In a New Yorker and ProPublica collaboration, "The Students Left Behind By Remote Learning," it's clear that this model is especially tough on kids in lower income neighborhoods, whose family situations are unstable—perhaps a parent is suffering with addition, few resources, or moves frequently. Even the basic materials needed to facilitate remote learning—a computer, Internet, and adequate food and rest—seem difficult to come by for these families moving education to the bottom of the list of priorities.

This anecdote, about a bright 12 year-old student named Shemar, is particularly demonstrative of the way remote learning has affected many urban children and their families.

"It soon became clear that, even with the computer, this form of schooling wasn't going to work for Shemar. He had a wireless connection at his grandmother's house, but he spent some of his days at a row house, a mile to the southwest, that his mother had moved into, in one of her repeated efforts to establish a home for them.

"A few weeks earlier, a 21-year-old man had been killed a block away. There was no internet, and when his mother called Comcast to ask about the free Wi-Fi it was offering to the families of Baltimore schoolchildren, she was told that a previous tenant had applied, so she couldn't do so herself. It was a familiar situation for her: so often, when she made an effort on her son's behalf, it foundered quickly in a bureaucratic dead end."

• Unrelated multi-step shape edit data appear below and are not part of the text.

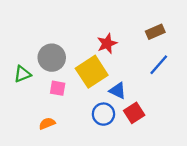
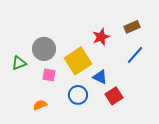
red star: (107, 44) -> (101, 37), moved
blue circle: (103, 114) -> (78, 95), moved

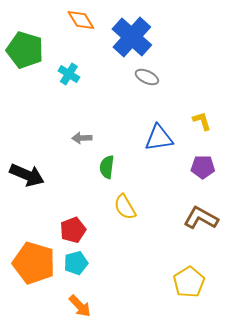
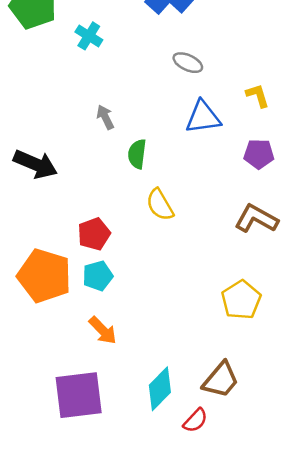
gray ellipse: (147, 77) -> (188, 63), moved
gray arrow: (82, 138) -> (105, 117), turned 66

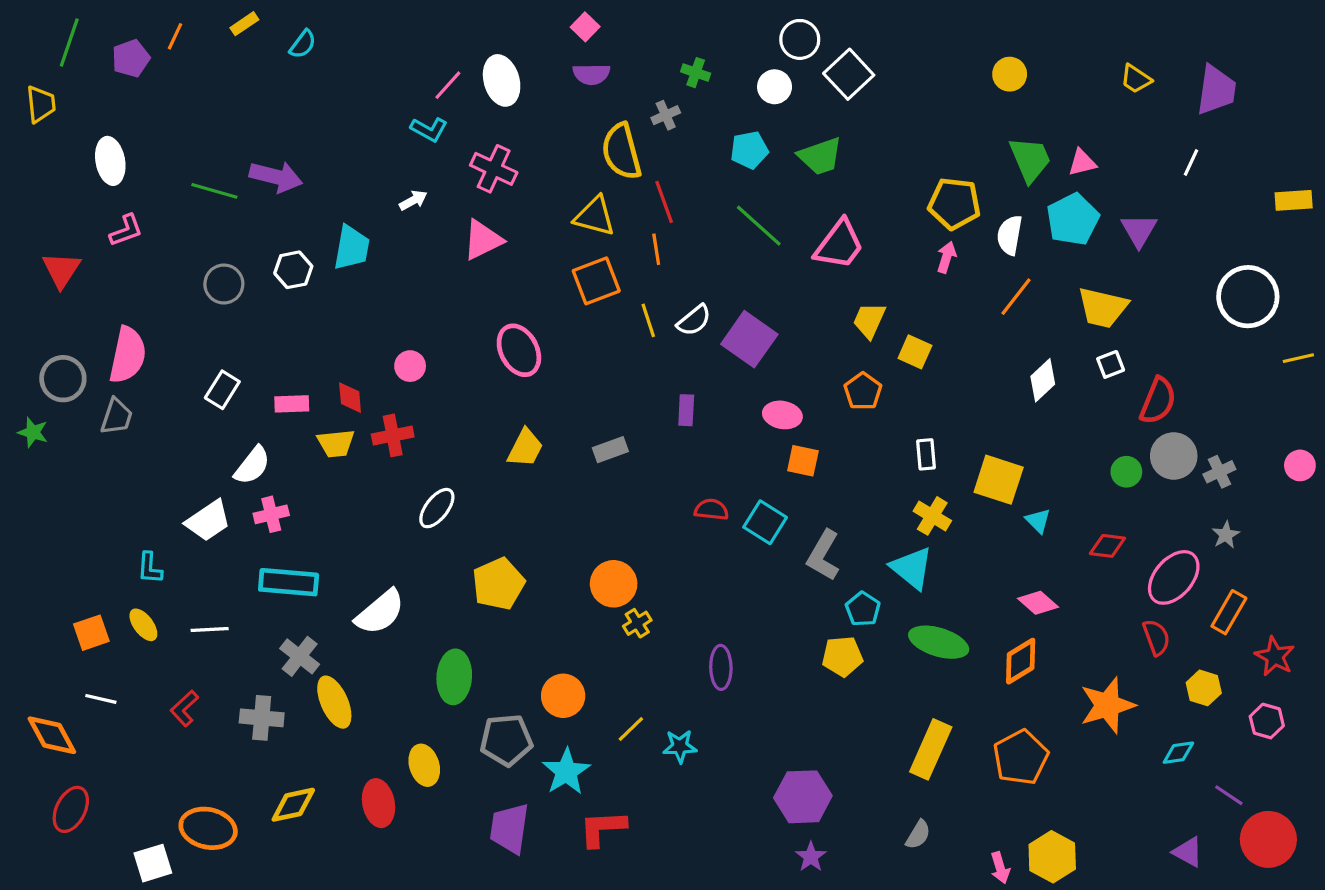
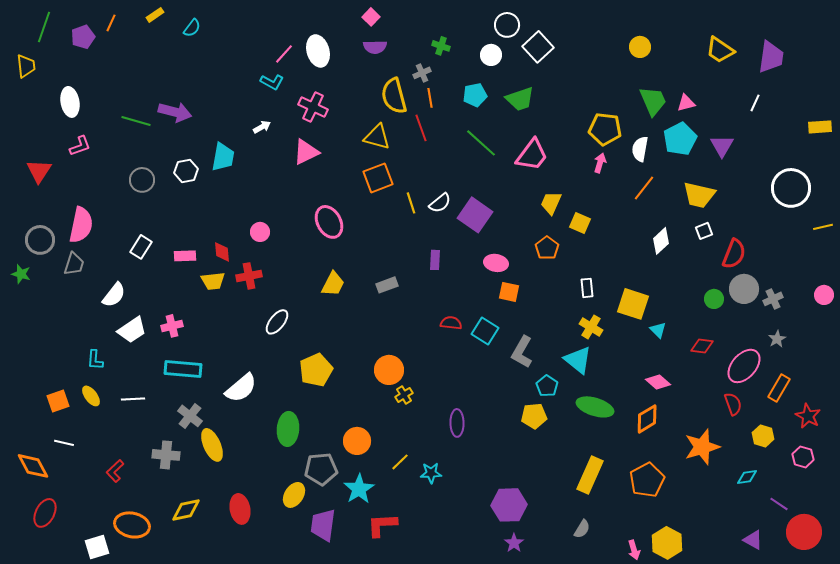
yellow trapezoid: (1136, 79) -> (720, 50), size x1.4
orange line: (656, 249) -> (430, 98), moved
white semicircle: (252, 465) -> (114, 295), moved
red L-shape: (184, 708) -> (115, 471), moved
yellow ellipse: (424, 765) -> (294, 495), moved, turned 50

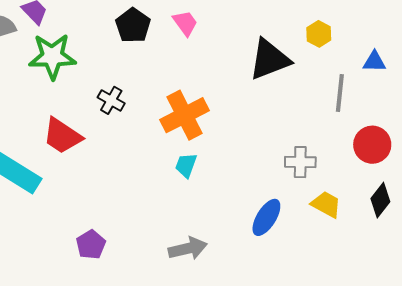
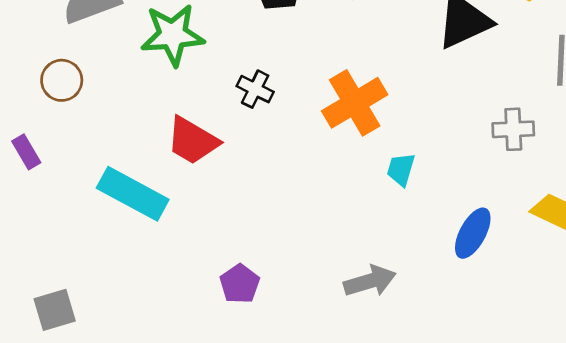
gray cross: (300, 162) -> (513, 129), moved
cyan trapezoid: (186, 165) -> (401, 169), moved

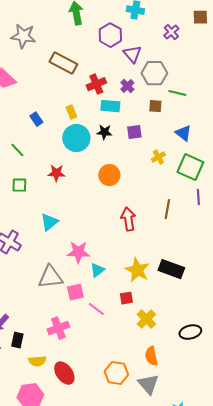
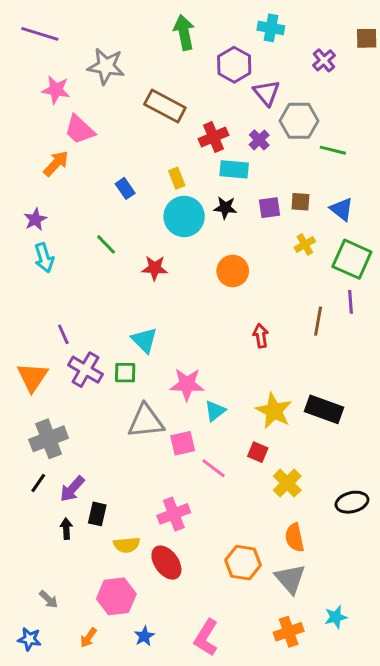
brown square: (155, 106) -> (300, 202), moved
green line: (17, 150) -> (106, 244), moved
green square: (19, 185) -> (125, 373), moved
purple line: (198, 197) -> (350, 302), moved
red arrow: (128, 219) -> (261, 336), size x0.7
cyan triangle: (49, 222) -> (144, 340), turned -36
red square: (126, 298) -> (258, 452), turned 32
pink cross: (58, 328) -> (174, 514), moved

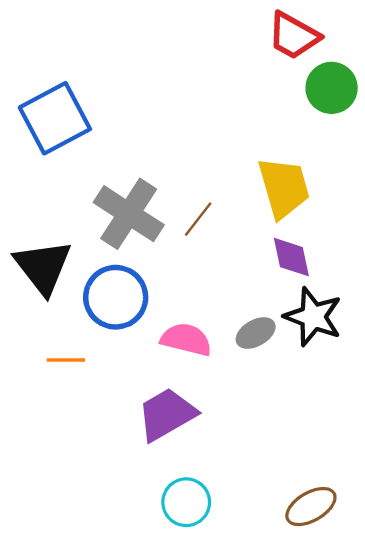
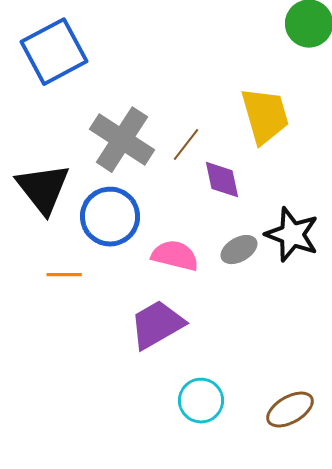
purple diamond: (291, 257) -> (222, 180), moved
cyan circle: (186, 502) -> (201, 401), moved

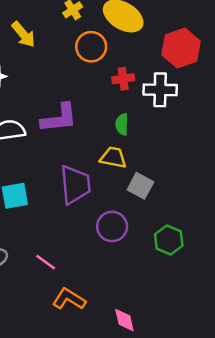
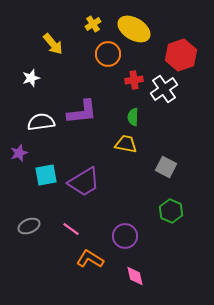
white cross: (160, 90) -> (164, 89), turned -36
purple trapezoid: (75, 185) -> (84, 182), moved, turned 64
gray square: (140, 186) -> (166, 167), moved
purple circle: (112, 226) -> (125, 236), moved

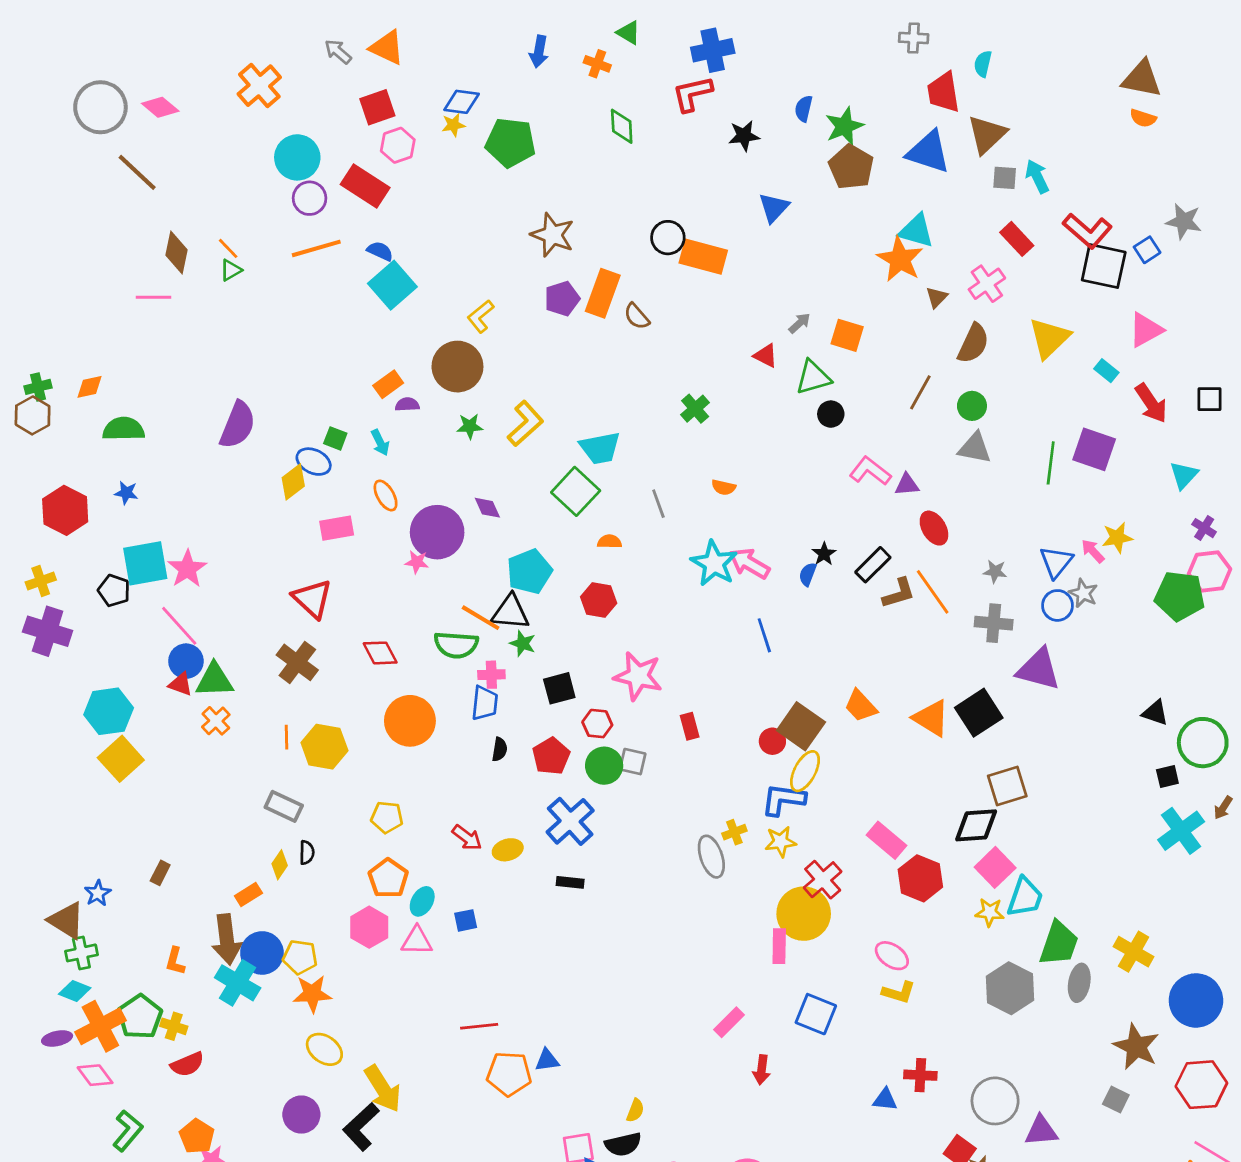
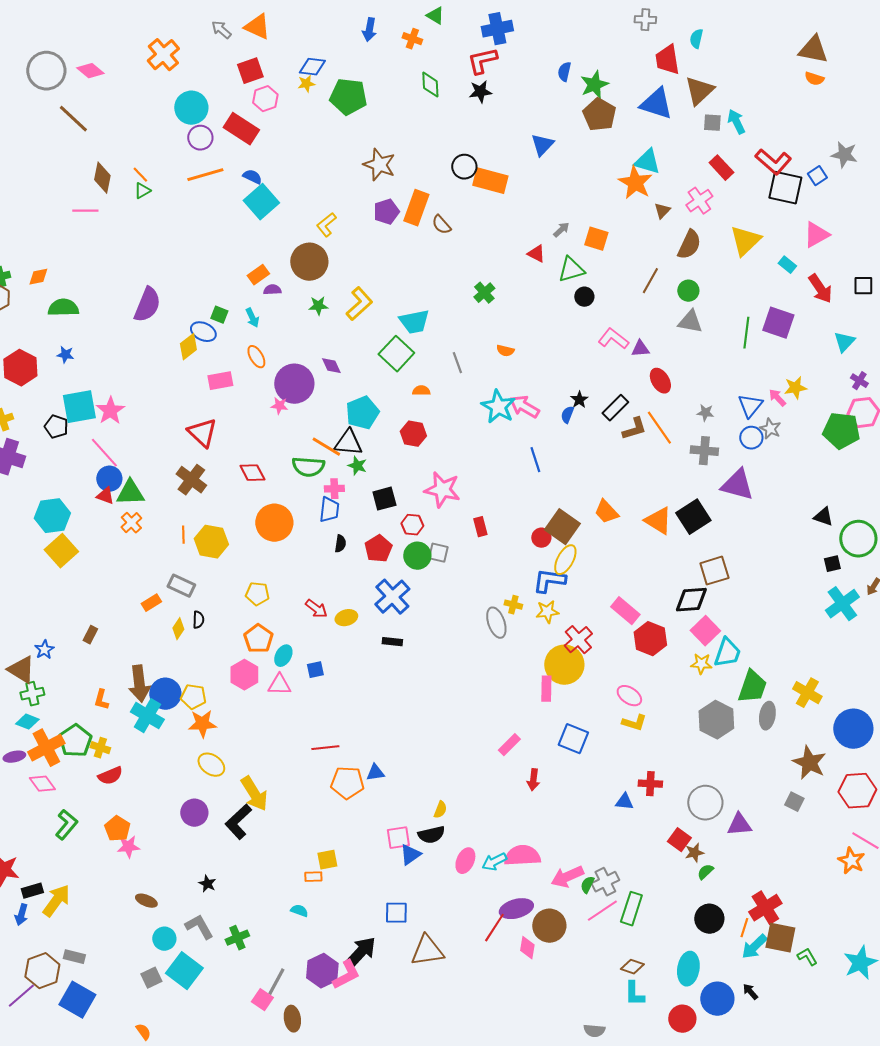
black star: (744, 136) -> (480, 92), moved
yellow cross: (734, 832) -> (513, 605), turned 36
orange rectangle: (248, 895) -> (151, 603), moved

As I wrote last week, this new study—and similar ones like it—have shown not only that the risks of children being infected with COVID are slim, but that the effects of lockdowns are worse than we thought. Remote learning is one of those effects. When officials decided to lock down schools, it was a precautionary measure that made sense in the middle of a brand new pandemic. Now that we know better, and studies have shown we need to change course, it’s time we do just that. Parents are exasperated, children are falling behind, and schools must be opened nationwide. Our kids' lives, and our nation's future, depend on it.